I figli del reverendo Powys furono ben undici e molti di essi si ritrovarono in possesso di vari e spiccati talenti.
Oltre naturalmente a Theodore, tra i ragazzi Powys si distinsero nella scrittura suo fratello John, l’altro fratello Llewelyn, che fu anche saggista, e Albert, architetto e autore di testi sulla conservazione degli edifici antichi.
Anche le donne, in questa insolita famiglia, brillarono per qualche vocazione soddisfatta: la sorella Philippa, fu autrice di un romanzo e di alcune poesie, un’altra sorella, Marian, divenne una delle maggiori autorità internazionali sui pizzi ed i merletti, ed un’altra ancora, Gertrude, fu pittrice di successo.
Non molto portato per gli studi e di conseguenza alunno irrequieto, Theodore a soli quindici anni andò via di casa per diventare apprendista in una fattoria nel Suffolk.
Dopo qualche anno si mise in proprio, ma la sua azienda agricola non rese per quello che lui si sarebbe aspettato.

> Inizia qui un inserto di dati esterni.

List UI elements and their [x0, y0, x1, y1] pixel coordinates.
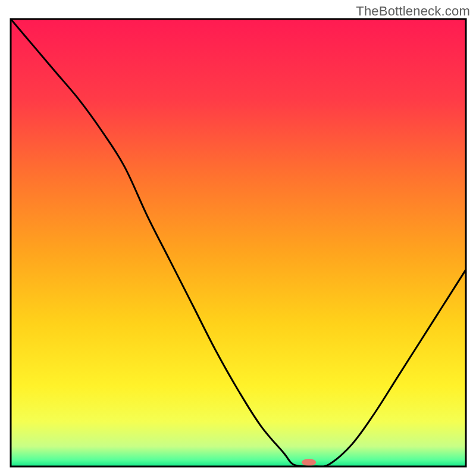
- plot-background: [11, 19, 466, 466]
- bottleneck-chart: [0, 0, 476, 476]
- optimum-marker: [302, 459, 316, 466]
- watermark-label: TheBottleneck.com: [356, 4, 470, 19]
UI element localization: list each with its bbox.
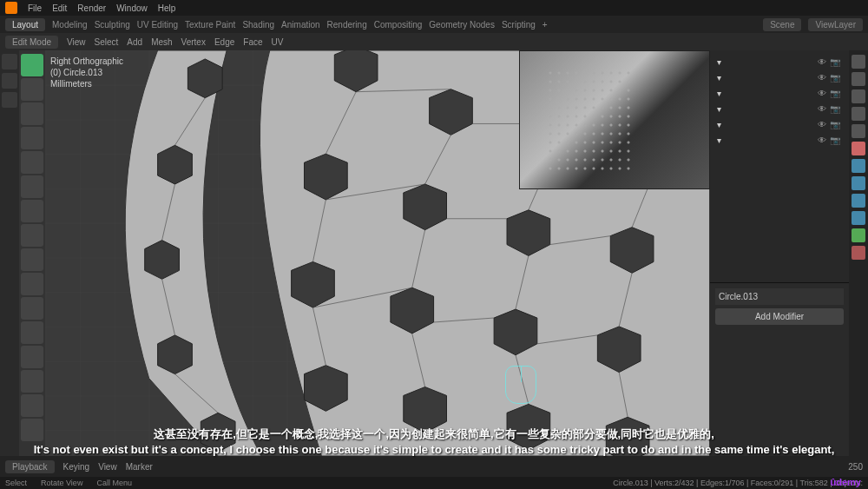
svg-marker-2 <box>158 145 193 184</box>
scene-selector[interactable]: Scene <box>763 18 801 31</box>
tool-knife[interactable] <box>21 346 43 368</box>
menu-edge[interactable]: Edge <box>214 37 234 47</box>
tool-scale[interactable] <box>21 151 43 174</box>
tool-rotate[interactable] <box>21 127 43 149</box>
tab-output-icon[interactable] <box>852 72 865 86</box>
tab-modifier-icon[interactable] <box>852 159 865 173</box>
svg-marker-3 <box>145 241 180 280</box>
outliner-item[interactable]: ▾👁📷 <box>713 85 845 101</box>
tab-geonodes[interactable]: Geometry Nodes <box>429 20 495 30</box>
properties-tabs <box>849 50 868 456</box>
udemy-logo: ûdemy <box>831 477 861 487</box>
tool-bevel[interactable] <box>21 297 43 320</box>
status-menu: Call Menu <box>96 479 132 487</box>
outliner-list[interactable]: ▾👁📷 ▾👁📷 ▾👁📷 ▾👁📷 ▾👁📷 ▾👁📷 <box>710 50 849 282</box>
tool-transform[interactable] <box>21 175 43 198</box>
status-select: Select <box>5 479 27 487</box>
outliner-panel: ▾👁📷 ▾👁📷 ▾👁📷 ▾👁📷 ▾👁📷 ▾👁📷 Circle.013 Add M… <box>710 50 849 456</box>
menu-mesh[interactable]: Mesh <box>151 37 172 47</box>
viewlayer-selector[interactable]: ViewLayer <box>808 18 863 31</box>
tab-data-icon[interactable] <box>852 228 865 242</box>
properties-panel: Circle.013 Add Modifier <box>710 282 849 456</box>
status-stats: Circle.013 | Verts:2/432 | Edges:1/706 |… <box>613 479 863 487</box>
top-menu-bar: File Edit Render Window Help <box>0 0 868 16</box>
outliner-item[interactable]: ▾👁📷 <box>713 132 845 148</box>
header-toolbar-left <box>0 50 19 456</box>
tab-scripting[interactable]: Scripting <box>502 20 536 30</box>
tab-view-icon[interactable] <box>852 89 865 103</box>
tool-move[interactable] <box>21 102 43 125</box>
tab-scene-icon[interactable] <box>852 107 865 121</box>
outliner-item[interactable]: ▾👁📷 <box>713 54 845 69</box>
frame-end[interactable]: 250 <box>848 462 863 472</box>
tab-layout[interactable]: Layout <box>5 18 45 31</box>
tab-particle-icon[interactable] <box>852 176 865 190</box>
menu-uv[interactable]: UV <box>272 37 284 47</box>
menu-vertex[interactable]: Vertex <box>181 37 206 47</box>
add-modifier-button[interactable]: Add Modifier <box>715 308 844 325</box>
cursor-icon[interactable] <box>2 54 17 69</box>
svg-marker-1 <box>187 59 222 98</box>
tab-sculpting[interactable]: Sculpting <box>95 20 130 30</box>
menu-help[interactable]: Help <box>158 3 176 13</box>
tab-render-icon[interactable] <box>852 55 865 69</box>
timeline[interactable]: Playback Keying View Marker 250 <box>0 456 868 477</box>
tl-view[interactable]: View <box>98 462 117 472</box>
tl-marker[interactable]: Marker <box>126 462 153 472</box>
status-bar: Select Rotate View Call Menu Circle.013 … <box>0 477 868 489</box>
tool-measure[interactable] <box>21 224 43 247</box>
mode-dropdown[interactable]: Edit Mode <box>5 36 58 49</box>
tab-constraint-icon[interactable] <box>852 211 865 225</box>
blender-logo-icon <box>5 2 17 14</box>
tab-texture[interactable]: Texture Paint <box>185 20 235 30</box>
tl-keying[interactable]: Keying <box>63 462 90 472</box>
tool-spin[interactable] <box>21 394 43 417</box>
viewport-info: Right Orthographic (0) Circle.013 Millim… <box>50 56 123 89</box>
tool-extrude[interactable] <box>21 248 43 271</box>
menu-add[interactable]: Add <box>127 37 142 47</box>
menu-render[interactable]: Render <box>77 3 106 13</box>
svg-marker-4 <box>158 335 193 374</box>
tab-object-icon[interactable] <box>852 142 865 155</box>
tool-annotate[interactable] <box>21 200 43 222</box>
mouse-hint-icon <box>505 366 536 404</box>
status-rotate: Rotate View <box>41 479 82 487</box>
outliner-item[interactable]: ▾👁📷 <box>713 101 845 116</box>
svg-marker-21 <box>606 417 649 456</box>
tab-world-icon[interactable] <box>852 124 865 138</box>
outliner-item[interactable]: ▾👁📷 <box>713 116 845 132</box>
viewport-3d[interactable]: Right Orthographic (0) Circle.013 Millim… <box>45 50 710 456</box>
tab-animation[interactable]: Animation <box>281 20 319 30</box>
tab-rendering[interactable]: Rendering <box>327 20 367 30</box>
tool-select[interactable] <box>21 54 43 76</box>
tab-material-icon[interactable] <box>852 246 865 260</box>
toolbar-left <box>19 50 45 456</box>
move-icon[interactable] <box>2 92 17 108</box>
outliner-item[interactable]: ▾👁📷 <box>713 69 845 85</box>
mode-bar: Edit Mode View Select Add Mesh Vertex Ed… <box>0 33 868 50</box>
tab-shading[interactable]: Shading <box>242 20 274 30</box>
menu-view[interactable]: View <box>67 37 86 47</box>
menu-select[interactable]: Select <box>95 37 119 47</box>
menu-file[interactable]: File <box>28 3 42 13</box>
menu-face[interactable]: Face <box>243 37 262 47</box>
tool-inset[interactable] <box>21 273 43 295</box>
reference-image <box>519 50 710 189</box>
tab-add[interactable]: + <box>542 20 548 30</box>
tool-smooth[interactable] <box>21 419 43 441</box>
workspace-tabs: Layout Modeling Sculpting UV Editing Tex… <box>0 16 868 33</box>
tool-cursor[interactable] <box>21 78 43 101</box>
playback-dropdown[interactable]: Playback <box>5 460 55 473</box>
tool-poly[interactable] <box>21 370 43 393</box>
props-object-name: Circle.013 <box>715 288 844 305</box>
tab-compositing[interactable]: Compositing <box>374 20 423 30</box>
svg-marker-5 <box>201 413 235 452</box>
tool-loopcut[interactable] <box>21 321 43 344</box>
menu-edit[interactable]: Edit <box>52 3 67 13</box>
select-icon[interactable] <box>2 73 17 89</box>
menu-window[interactable]: Window <box>116 3 148 13</box>
tab-uv[interactable]: UV Editing <box>137 20 178 30</box>
tab-modeling[interactable]: Modeling <box>52 20 88 30</box>
tab-physics-icon[interactable] <box>852 194 865 208</box>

Nel 1901, quindi, si trasferì nel Dorset, stavolta con l’ambizione, in seguito soddisfatta, di diventare uno scrittore.
Si sposò nel 1905 con Violet Dodd e, oltre a mettere al mondo due figli, ne adottò un’altra.
Per quasi quarant’anni, dal 1904 al 1940 Theodore F. Powys, come del resto altri membri della sua famiglia di origine, visse a East Chaldon, un villaggio costiero del Dorset, trasferendosi poi, per paura delle conseguenze della Seconda Guerra Mondiale, a Mappowder, un altro centro della stessa regione, ma situato più all’interno, ritenendolo più sicuro.
Tra le sue prime pubblicazioni spicca “The soliloquy of a Hermit”, del 1916, falso diario di un curato anglicano di campagna, nel quale le annotazioni di carattere religioso, mai convenzionali, sfociano spesso in folgoranti battute, mescolandosi con acute osservazioni a proposito dei suoi singolari vicini di casa.
La carriera di Powys fece un salto di qualità quando produsse alcuni romanzi di successo, come, ad esempio, “Gli dei di Mr. Tasker”, pubblicato nel 1924.
Gli dei cui il titolo accenna sono i porci della fattoria del signor Tasker, al quale l’adorazione nei loro confronti non impediva di scannarli.
Era un romanzo che già definiva l’ambito in cui sui sarebbe mossa l’intera produzione di Powys, ovvero quello della descrizione di come il male si annidi nelle piccole comunità di campagna, ma che faceva sentire chiaramente anche l’umore che avrebbe pervaso tutta la sua opera: un’incombente presenza teologica, declinata in eccentriche convinzioni ed un humour nero che avvolge anche gli eventi più drammatici.
Anche lo stile dello scrittore, tanto sobrio quanto incisivo, che già si rivelava pienamente in quelle prime prove, si confermò e precisò in un romanzo successivo, “Il buon vino del Signor Weston”, pubblicato nel 1927.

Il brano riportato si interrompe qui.